Edwards has rushed 167 times this season for 1,007 yards and 15 touchdowns, adding another 99 yards and a score through the air. Evans has tallied 1,017 yards and 18 touchdowns on 161 rush attempts, with 222 yards and three scores added through the air.
Like Emery before him, Edwards has long had the eye of major collegiate programs, and he too is headed to play for SEC royalty next fall: in August, he committed to play for Nick Saban at the University of Alabama. At 6’0, 210 pounds, he runs with power and purpose, overall fitting the bill as a prototype Southeastern Conference rusher.
At times this season, with injuries befalling key offensive teammates, Edwards has been up to the task of carrying the Wildcats offense on his back when necessary.
Hahnville coach Nick Saltaformaggio said that getting to Edwards when he’s the ballcarrier is only the beginning to the process of slowing the star back down.
“His physical strength is incredible,” Saltaformaggio said. “I’ve watched him have a few runs where he was tackled, he was all but down, and suddenly he pops out and scores. When you’re playing against a guy who, not only is it the SEC after him, but the University of Alabama, as well as the University of Michigan, those schools want him to play football for them … you get an idea of what you’re about to go against.”
Evans, meanwhile, has not received that level of collegiate attention, a fact Saltaformaggio has been outspoken about throughout the season – “Evans is special,” Saltaformaggio said after Evans put on a show in a win over Central Lafourche. “And it’s a shame nobody seems to know about him outside of the people at Hahnville.”
While Evans was productive in 2018, the Tigers’ offense struggled as he split carries with another standout back, Brandon Comardelle. He missed the late stages of the year after suffering a knee injury.
But he returned to full health in 2019 and has carried the lion’s share of the carries for Hahnville, his team’s clear offensive centerpiece. Saltaformaggio has used the phrase “best player, best play” for his philosophy for key spots offensively, and “best player” universally has referred to Evans in such cases.

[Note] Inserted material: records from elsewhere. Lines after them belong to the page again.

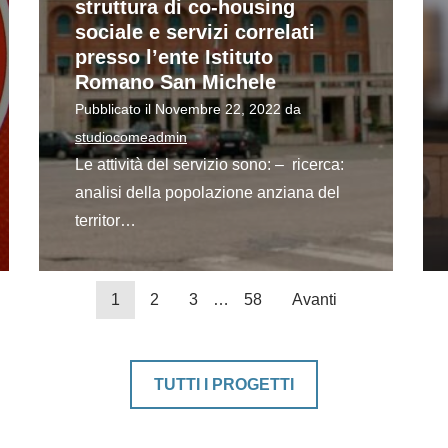
struttura di co-housing
sociale e servizi correlati
presso l’ente Istituto
Romano San Michele
Pubblicato il
Novembre 22, 2022
da
studiocomeadmin
Le attività del servizio sono: – ricerca:
analisi della popolazione anziana del
territor…
1
2
3
…
58
Avanti
TUTTI I PROGETTI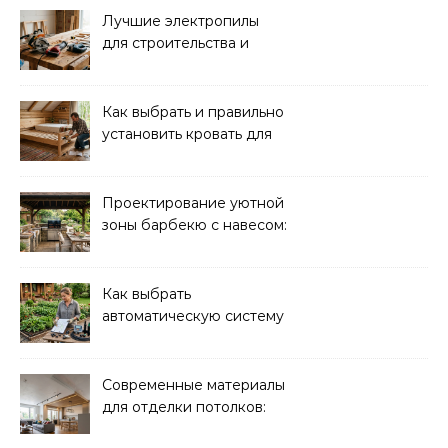
Лучшие электропилы
для строительства и
ремонта: обзор моделей
Как выбрать и правильно
установить кровать для
дачи: советы и
рекомендации
Проектирование уютной
зоны барбекю с навесом:
идеи и советы
Как выбрать
автоматическую систему
полива для дачи: советы
и рекомендации
Современные материалы
для отделки потолков:
выбор и преимущества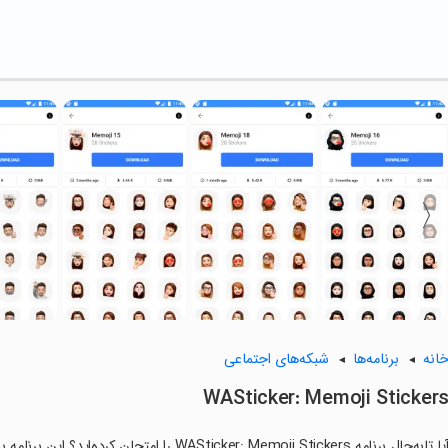
انه
برنامه‌ها
شبکه‌های اجتماعی
WASticker: Memoji Sticker
آیا تابه‌حال برنامه WASticker: Memoji Stickers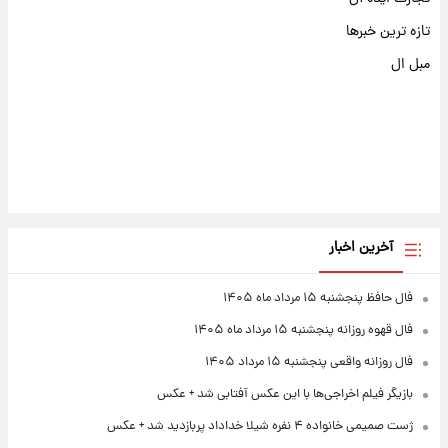
تازه ترین خبرها
مبل ال
آخرین اخبار
فال حافظ پنجشنبه ۱۵ مرداد ماه ۱۴۰۵
فال قهوه روزانه پنجشنبه ۱۵ مرداد ماه ۱۴۰۵
فال روزانه واقعی پنجشنبه ۱۵ مرداد ۱۴۰۵
بازیگر فیلم اخراجی‌ها با این عکس آفتابی شد + عکس
ژست صمیمی خانواده ۴ نفره شیلا خداداد پربازدید شد + عکس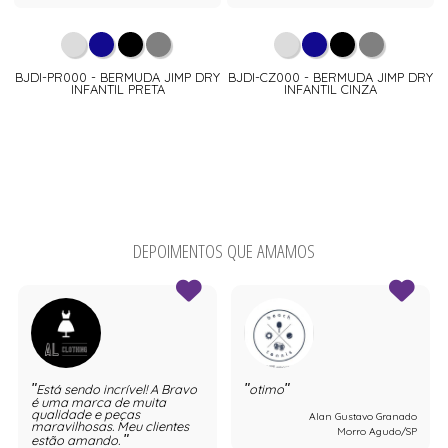
BJDI-PR000 - BERMUDA JIMP DRY
BJDI-CZ000 - BERMUDA JIMP DRY
INFANTIL PRETA
INFANTIL CINZA
DEPOIMENTOS QUE AMAMOS
Está sendo incrível! A Bravo
otimo
é uma marca de muita
qualidade e peças
Alan Gustavo Granado
maravilhosas. Meu clientes
Morro Agudo/SP
estão amando.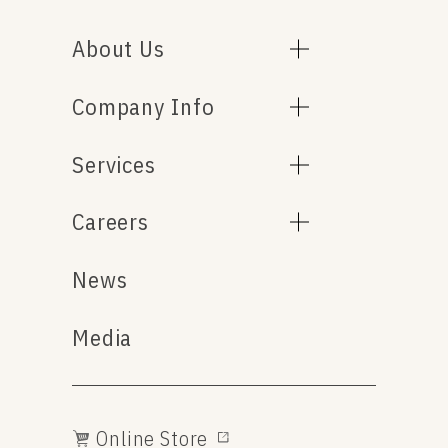
About Us
Company Info
Services
Careers
News
Media
Online Store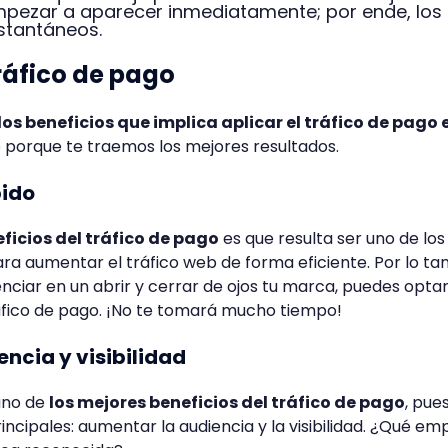
pezar a aparecer inmediatamente; por ende, los
nstantáneos.
tráfico de pago
los beneficios que implica aplicar el tráfico de pago 
o porque te traemos los mejores resultados.
pido
ficios del tráfico de pago
es que resulta ser uno de los
a aumentar el tráfico web de forma eficiente. Por lo tant
nciar en un abrir y cerrar de ojos tu marca, puedes opta
ráfico de pago. ¡No te tomará mucho tiempo!
encia y visibilidad
uno de
los mejores beneficios del tráfico de pago
, pue
rincipales: aumentar la audiencia y la visibilidad. ¿Qué e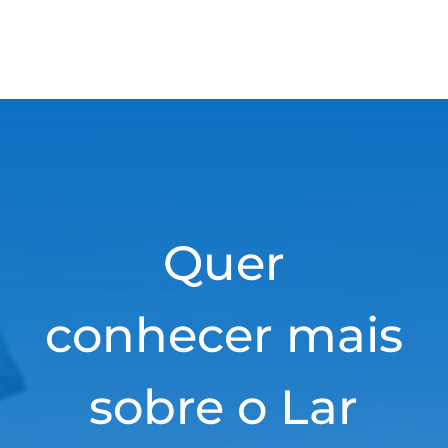
Quer
conhecer mais
sobre o Lar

Destrehan coach Stephen Robicheaux said Evans has a particular knack for shedding tackles.
“You watch him on film and the first person who gets there never tackles him,” Robicheaux said. “Getting to the ball and making the tackle is our focus this week. He’s the best running back I’ve seen in a long time at breaking tackles. He’s shifty and powerful, and he always seems to be able to get hit three or four times and take it to the house.”
Both coaches agree on one thing for sure: the team that is able to control the ball and the line of scrimmage is the one that will likely emerge as victor—as such, Edwards and Evans will each likely have much to say as to which team earns bragging rights along the river this season.